= Task objective =
Once the images are removed, set down everything else in the listing below exactly.
══ Records supplied
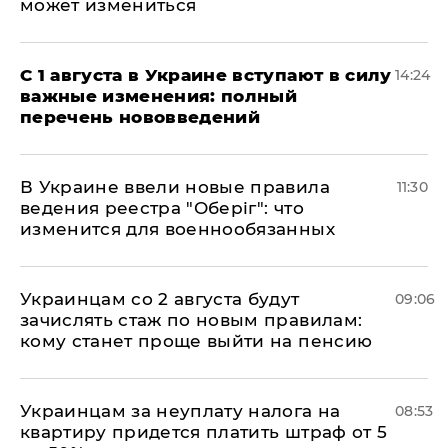
может измениться
С 1 августа в Украине вступают в силу
14:24
важные изменения: полный
перечень нововведений
В Украине ввели новые правила
11:30
ведения реестра "Оберіг": что
изменится для военнообязанных
Украинцам со 2 августа будут
09:06
зачислять стаж по новым правилам:
кому станет проще выйти на пенсию
Украинцам за неуплату налога на
08:53
квартиру придется платить штраф от 5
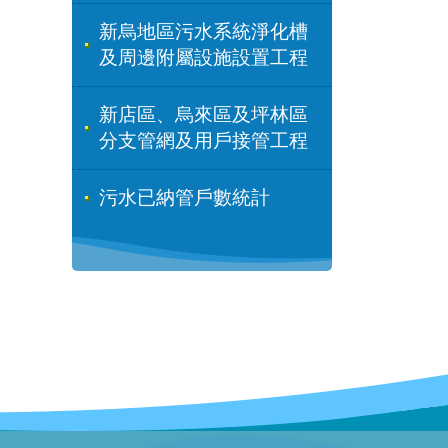
新烏地區污水系統淨化槽
及周邊附屬設施設置工程
新店區、烏來區及坪林區
分支管網及用戶接管工程
污水已納管戶數統計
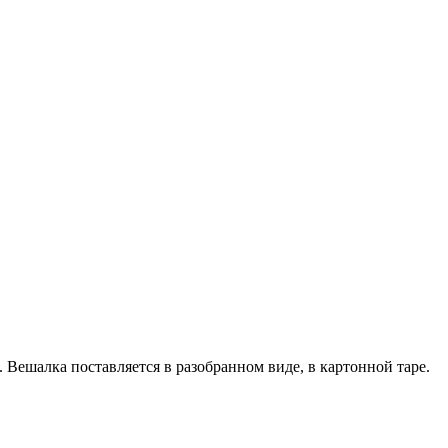
ешалка поставляется в разобранном виде, в картонной таре.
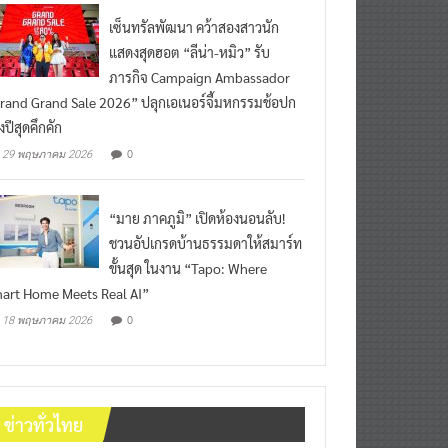
เซ็นทรัลพัฒนา คว้าสองสาวนัก
แสดงสุดฮอต “ลีน่า-หมิว” รับ
ภารกิจ Campaign Ambassador
rand Grand Sale 2026” ปลุกเอเนอร์จี้มหกรรมช้อปก
งปีสุดคึกคัก
0
29 พฤษภาคม 2026
“มาย ภาคภูมิ” เปิดห้องนอนลับ!
ชวนอัปเกรดบ้านธรรมดาให้สมาร์ท
ขั้นสุด ในงาน “Tapo: Where
art Home Meets Real AI”
0
18 พฤษภาคม 2026
ข่าวทั่วไทย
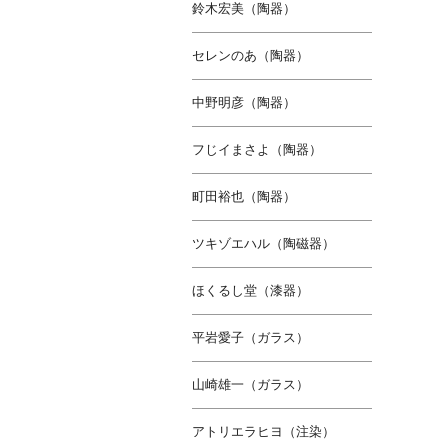
鈴木宏美（陶器）
セレンのあ（陶器）
中野明彦（陶器）
フじイまさよ（陶器）
町田裕也（陶器）
ツキゾエハル（陶磁器）
ほくるし堂（漆器）
平岩愛子（ガラス）
山崎雄一（ガラス）
アトリエラヒヨ（注染）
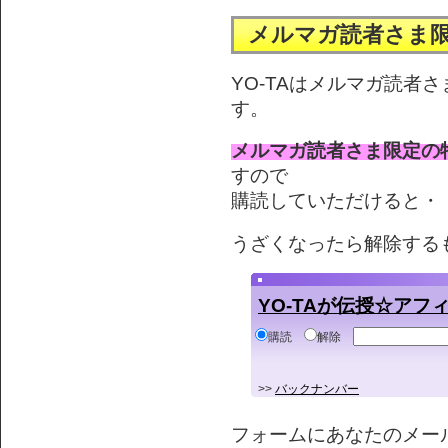
メルマガ読者さま
YO-TAはメルマガ読者
す。
メルマガ読者さま限定の
すので
購読していただけると・・
うざくなったら解除する
YO-TAが伝授☆ア
購読
解除
>>
バックナンバー
フォームにあなたのメー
════
= Answer box =
может измениться
С 1 августа в Украине вступают в силу
14:24
важные изменения: полный
перечень нововведений
В Украине ввели новые правила
11:30
ведения реестра "Оберіг": что
изменится для военнообязанных
Украинцам со 2 августа будут
09:06
зачислять стаж по новым правилам:
кому станет проще выйти на пенсию
Украинцам за неуплату налога на
08:53
квартиру придется платить штраф от 5
新烏地區污水系統淨化槽
及周邊附屬設施設置工程
新店區、烏來區及坪林區
分支管網及用戶接管工程
污水已納管戶數統計
ешалка поставляется в разобранном виде, в картонной таре.
เซ็นทรัลพัฒนา คว้าสองสาวนัก
แสดงสุดฮอต “ลีน่า-หมิว” รับ
ภารกิจ Campaign Ambassador
rand Grand Sale 2026” ปลุกเอเนอร์จี้มหกรรมช้อปก
งปีสุดคึกคัก
0
29 พฤษภาคม 2026
“มาย ภาคภูมิ” เปิดห้องนอนลับ!
ชวนอัปเกรดบ้านธรรมดาให้สมาร์ท
ขั้นสุด ในงาน “Tapo: Where
art Home Meets Real AI”
0
18 พฤษภาคม 2026
ข่าวทั่วไทย
鈴木宏美（陶器）
セレンのあ（陶器）
中野明彦（陶器）
フじイまさよ（陶器）
町田裕也（陶器）
ツキゾエハル（陶磁器）
ほくるし堂（漆器）
平岩愛子（ガラス）
山崎雄一（ガラス）
アトリエラヒヨ（注染）
メルマガ読者さま
YO-TAはメルマガ読者
す。
メルマガ読者さま限定の
すので
購読していただけると・・
うざくなったら解除する
YO-TAが伝授☆ア
購読
解除
>>
バックナンバー
フォームにあなたのメー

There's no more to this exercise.